====== Data for analysis ======

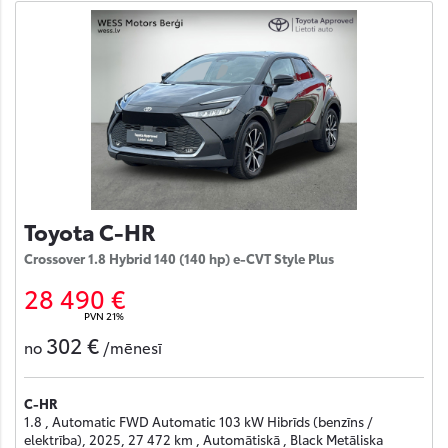
Toyota C-HR
Crossover 1.8 Hybrid 140 (140 hp) e-CVT Style Plus
28 490 €
PVN 21%
302 €
no
/mēnesī
C-HR
1.8 , Automatic FWD Automatic 103 kW Hibrīds (benzīns /
elektrība), 2025, 27 472 km , Automātiskā , Black Metāliska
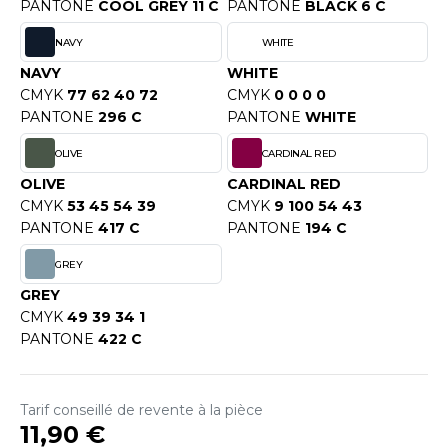
OUS-VETEMENTS
PANTONE
COOL GREY 11 C
PANTONE
BLACK 6 C
HK
PORT
NAVY
WHITE
UST COOL
NAVY
WHITE
WEAT-SHIRT
CMYK
77 62 40 72
CMYK
0 0 0 0
UST HOODS
PANTONE
296 C
PANTONE
WHITE
ABLIER
UST T'S
OLIVE
CARDINAL RED
EE-SHIRT
OLIVE
CARDINAL RED
ENUE PROFESSIONNELLE
CMYK
53 45 54 39
CMYK
9 100 54 43
ARLOWSKY
PANTONE
417 C
PANTONE
194 C
ESTE - BLOUSON
ORNTEX
GREY
ORKWEAR
GREY
CMYK
49 39 34 1
PANTONE
422 C
ABEL SERIE
ARKWOOD
Tarif conseillé de revente à la pièce
11,90 €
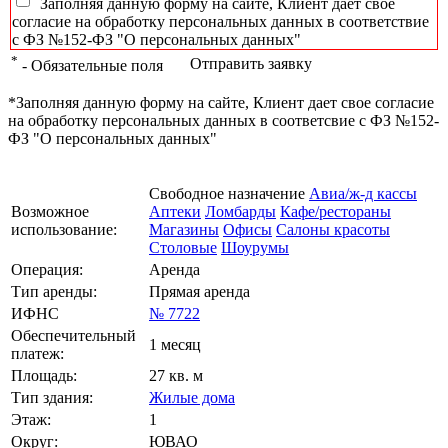
Заполняя данную форму на сайте, Клиент дает свое
согласие на обработку персональных данных в соответствие
с ФЗ №152-ФЗ "О персональных данных"
*
Отправить заявку
- Обязательные поля
*Заполняя данную форму на сайте, Клиент дает свое согласие
на обработку персональных данных в соответсвие с ФЗ №152-
ФЗ "О персональных данных"
Свободное назначение
Авиа/ж-д кассы
Возможное
Аптеки
Ломбарды
Кафе/рестораны
использование:
Магазины
Офисы
Салоны красоты
Столовые
Шоурумы
Операция:
Аренда
Тип аренды:
Прямая аренда
ИФНС
№ 7722
Обеспечительный
1 месяц
платеж:
Площадь:
27 кв. м
Тип здания:
Жилые дома
Этаж:
1
Округ:
ЮВАО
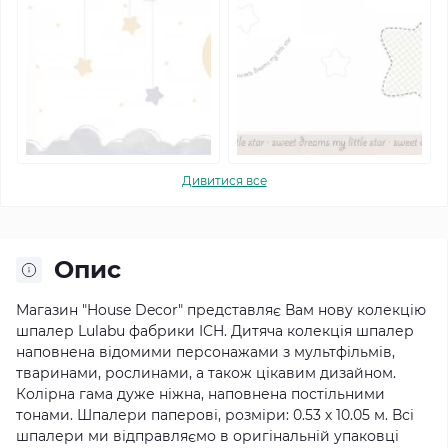
Дивитися все
Опис
Магазин "House Decor" представляє Вам нову колекцію
шпалер Lulabu фабрики ICH.
Дитяча колекція шпалер
наповнена відомими персонажами з мультфільмів,
тваринами, рослинами, а також цікавим дизайном.
Колірна гама дуже ніжна, наповнена постільними
тонами.
Шпалери паперові, розміри: 0.53 х 10.05 м. Всі
шпалери ми відправляємо в оригінальній упаковці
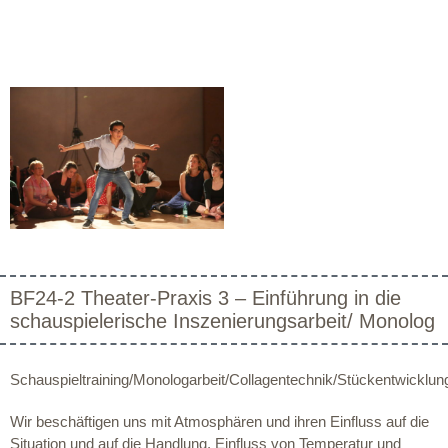
BF24-2 Theater-Praxis 3 – Einführung in die
schauspielerische Inszenierungsarbeit/ Monolog
Schauspieltraining/Monologarbeit/Collagentechnik/Stückentwicklun
Wir beschäftigen uns mit Atmosphären und ihren Einfluss auf die
Situation und auf die Handlung, Einfluss von Temperatur und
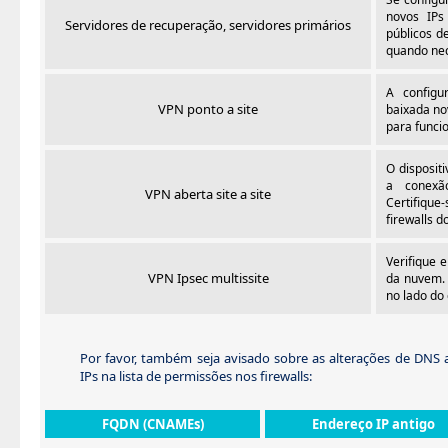
novos IPs 
Servidores de recuperação, servidores primários
públicos d
quando nec
A configu
VPN ponto a site
baixada no
para funcio
O disposit
a conexã
VPN aberta site a site
Certifique
firewalls do
Verifique 
VPN Ipsec multissite
da nuvem. 
no lado do 
Por favor, também seja avisado sobre as alterações de DNS ab
IPs na lista de permissões nos firewalls:
FQDN (CNAMEs)
Endereço IP antigo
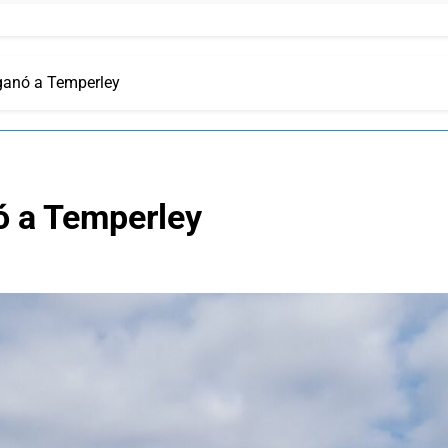
 ganó a Temperley
ó a Temperley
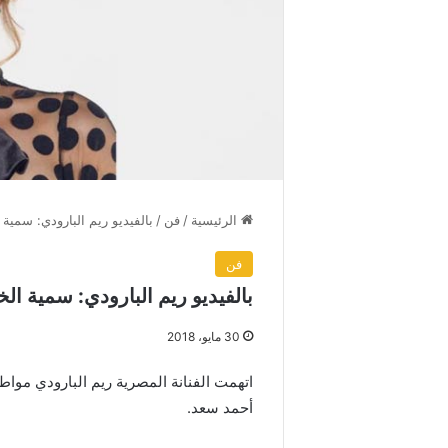
الرئيسية
/
فن
/
بالفيديو ريم البارودي: سم
فن
بالفيديو ريم البارودي: سمية
30 مايو، 2018
اتهمت الفنانة المصرية ريم البارودي مو
أحمد سعد.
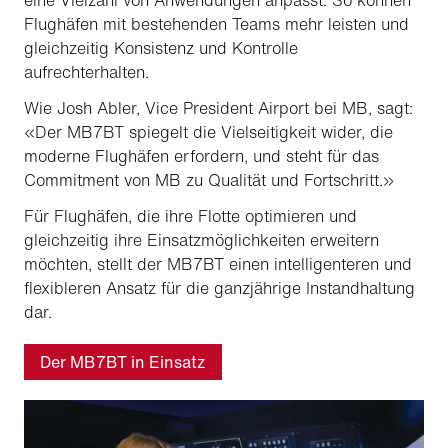
eine Vielzahl von Anwendungen anpasst. So können
Flughäfen mit bestehenden Teams mehr leisten und
gleichzeitig Konsistenz und Kontrolle
aufrechterhalten.
Wie Josh Abler, Vice President Airport bei MB, sagt:
«Der MB7BT spiegelt die Vielseitigkeit wider, die
moderne Flughäfen erfordern, und steht für das
Commitment von MB zu Qualität und Fortschritt.»
Für Flughäfen, die ihre Flotte optimieren und
gleichzeitig ihre Einsatzmöglichkeiten erweitern
möchten, stellt der MB7BT einen intelligenteren und
flexibleren Ansatz für die ganzjährige Instandhaltung
dar.
Der MB7BT in Einsatz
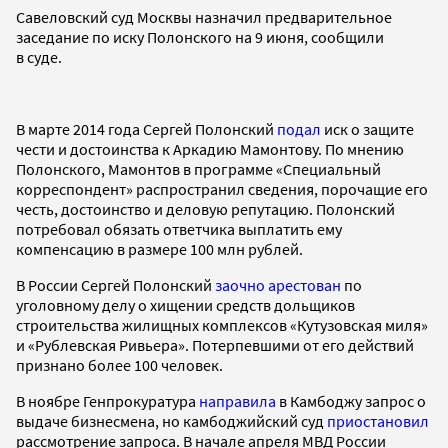
Савеловский суд Москвы назначил предварительное
заседание по иску Полонского на 9 июня, сообщили
в суде.
В марте 2014 года Сергей Полонский
подал
иск о защите
чести и достоинства к Аркадию Мамонтову. По мнению
Полонского, Мамонтов в программе «Специальный
корреспондент» распространил сведения, порочащие его
честь, достоинство и деловую репутацию. Полонский
потребовал обязать ответчика выплатить ему
компенсацию в размере 100 млн рублей.
В России Сергей Полонский
заочно арестован
по
уголовному делу о хищении средств дольщиков
строительства жилищных комплексов «Кутузовская миля»
и «Рублевская Ривьера». Потерпевшими от его действий
признано более 100 человек.
В ноябре Генпрокуратура
направила
в Камбоджу запрос о
выдаче бизнесмена, но камбоджийский суд
приостановил
рассмотрение запроса. В начале апреля МВД России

======

## What you need to do
Scan the material line by line and report each one that contains "Полонский".

## Task result
В марте 2014 года Сергей Полонский
честь, достоинство и деловую репутацию. Полонский
В России Сергей Полонский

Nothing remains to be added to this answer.